Another important sphere of cooperation between the two countries in the last two decades was the transit of goods through Azerbaijan to Afghanistan during the US military operation in that country. However, now the US troops are pulling out from Afghanistan, this sphere of cooperation is going to become history, the expert says.

Alexander Karavaev also reminds us that the US is still one of the co-chairs of the Minsk Group, mediating between Azerbaijan and Armenia, all the while, he notes, this group is evidently in crisis, and cannot propose any plan which will help reach long-standing peace in the region.

“Russia and Turkey have practically pushed other members of the Minsk Group, including the United States, away,” the Russian expert says.

Meanwhile, Azerbaijani policy analyst, Fikret Sadikhov, believes on the contrary that the role of the South Caucasus in Washington’s foreign policy has increased over the last years.

“President Biden’s letter to the Azerbaijani president on May 28, where he praises the role of strategic partnership as well as bilateral cooperation, demonstrates this,” Sadikhov advises, who is also a professor with the Western Caspian University, commenting on the bilateral relations for the Azeri Observer.

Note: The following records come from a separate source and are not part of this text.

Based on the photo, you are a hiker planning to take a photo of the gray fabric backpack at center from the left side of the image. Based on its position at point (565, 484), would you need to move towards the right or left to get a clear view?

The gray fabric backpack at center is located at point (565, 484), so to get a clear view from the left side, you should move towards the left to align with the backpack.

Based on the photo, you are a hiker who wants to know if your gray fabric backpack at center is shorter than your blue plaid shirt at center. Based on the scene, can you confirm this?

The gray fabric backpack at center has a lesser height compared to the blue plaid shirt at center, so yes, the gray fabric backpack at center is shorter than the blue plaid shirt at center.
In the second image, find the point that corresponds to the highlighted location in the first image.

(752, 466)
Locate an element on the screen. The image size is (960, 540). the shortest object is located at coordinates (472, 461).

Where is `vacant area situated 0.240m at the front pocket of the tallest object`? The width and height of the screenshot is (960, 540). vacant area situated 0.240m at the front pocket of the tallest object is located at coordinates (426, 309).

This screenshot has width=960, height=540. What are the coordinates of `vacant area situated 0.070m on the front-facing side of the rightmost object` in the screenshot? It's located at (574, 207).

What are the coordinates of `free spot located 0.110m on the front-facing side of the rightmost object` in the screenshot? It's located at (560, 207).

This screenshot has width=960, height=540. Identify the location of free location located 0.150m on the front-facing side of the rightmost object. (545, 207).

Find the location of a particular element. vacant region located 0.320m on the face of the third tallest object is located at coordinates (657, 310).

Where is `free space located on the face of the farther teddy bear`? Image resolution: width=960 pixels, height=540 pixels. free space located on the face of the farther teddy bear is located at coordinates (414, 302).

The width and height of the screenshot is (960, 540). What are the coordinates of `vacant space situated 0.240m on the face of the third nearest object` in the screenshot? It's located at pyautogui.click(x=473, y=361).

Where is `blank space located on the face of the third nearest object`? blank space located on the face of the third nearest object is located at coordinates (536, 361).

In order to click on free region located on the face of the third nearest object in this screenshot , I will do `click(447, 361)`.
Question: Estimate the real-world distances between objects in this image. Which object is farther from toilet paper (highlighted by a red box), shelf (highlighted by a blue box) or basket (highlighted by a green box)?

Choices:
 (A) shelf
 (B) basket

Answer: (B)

The expert reminded us that the Minsk Group is interested to implement some priorities in the region in the post-conflict period, and the US as one of its co-chairs, has repeatedly stated this.

“After the 44-day war and the liberation of the territories of Azerbaijan, Washington will apparently focus on security and stability in the region,” Sadikhov says, adding that the US energy interests also remain among the priorities, as the United States wants the large-scale projects that are being implemented at the initiative of Azerbaijan, to be realized.

Speaking about Azerbaijan’s relations with big regional powers, the expert noted that despite US tough relations with Russia and Iran – which are not expected to improve in the near future – Washington unlikely strive to break Baku’s good-neighborly ties with Moscow and Tehran, as they understand that they are important for the country.

“As for Turkey, who is an important ally of the US, despite certain disagreements, and a leading NATO member, the convergence of our positions and joint statements and foreign policy initiatives in the international arena fit fully into the framework of US foreign policy values,” Sadikhov added.

Summarizing the aforementioned, both the US and Azerbaijan will benefit from closer cooperation; however, its further enhancement will highly depend on the Biden administration. What role the US sees for the South Caucasus in their foreign policy remains to be seen.